▶ ACTIVITY:
Copy the data exactly. Images are the one exception.

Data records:
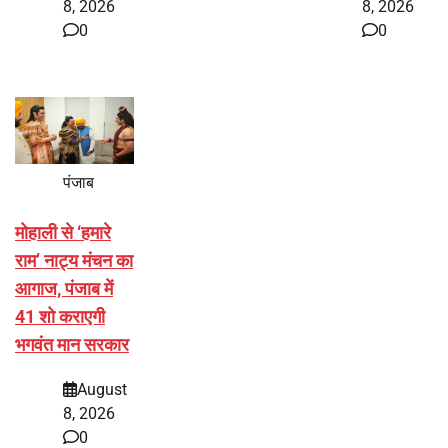
8, 2026
8, 2026
0
0
पंजाब
मोहाली से ‘हमारे
राम’ नाट्य मंचन का
आगाज, पंजाब में
41 शो कराएगी
भगवंत मान सरकार
August
8, 2026
0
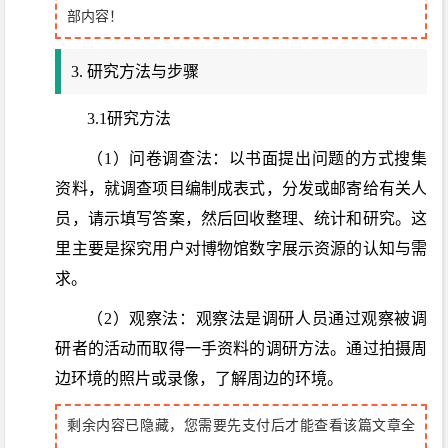
部内容！
3. 研究方法与步骤
3.1研究方法
（1）问卷调查法：以书面提出问题的方式搜集
资料，就调查项目编制成表式，分发或邮寄给有关人
员，请示填写答案，然后回收整理、统计和研究。这
里主要是探究用户对博物馆数字展示资源的认知与需
求。
（2）观察法：观察法是调研人员通过观察被调
研者的活动而取得一手资料的调研方法。通过拍摄周
边环境的照片或录像，了解周边的环境。
剩余内容已隐藏，您需要先支付后才能查看该篇文章全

▶ RESULT BELOW:
8, 2026
8, 2026
0
0
पंजाब
मोहाली से ‘हमारे
राम’ नाट्य मंचन का
आगाज, पंजाब में
41 शो कराएगी
भगवंत मान सरकार
August
8, 2026
0
部内容！
3. 研究方法与步骤
3.1研究方法
（1）问卷调查法：以书面提出问题的方式搜集
资料，就调查项目编制成表式，分发或邮寄给有关人
员，请示填写答案，然后回收整理、统计和研究。这
里主要是探究用户对博物馆数字展示资源的认知与需
求。
（2）观察法：观察法是调研人员通过观察被调
研者的活动而取得一手资料的调研方法。通过拍摄周
边环境的照片或录像，了解周边的环境。
剩余内容已隐藏，您需要先支付后才能查看该篇文章全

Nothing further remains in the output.